**INSTRUCTIONS TO FOLLOW:**
Sort through the entries below and pull out lines containing the word "file".

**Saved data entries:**
=======
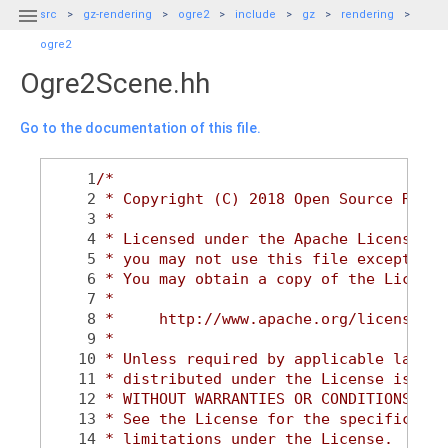

src
gz-rendering
ogre2
include
gz
rendering
ogre2
Ogre2Scene.hh
Go to the documentation of this file.
    1
/*
    2
 * Copyright (C) 2018 Open Source Robot
    3
 *
    4
 * Licensed under the Apache License, V
    5
 * you may not use this file except in 
    6
 * You may obtain a copy of the License
    7
 *
    8
 *     http://www.apache.org/licenses/L
    9
 *
   10
 * Unless required by applicable law or
   11
 * distributed under the License is dis
   12
 * WITHOUT WARRANTIES OR CONDITIONS OF 
   13
 * See the License for the specific lan
   14
 * limitations under the License.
=======
**RESULT BELOW:**
Go to the documentation of this file.
 * you may not use this file except in 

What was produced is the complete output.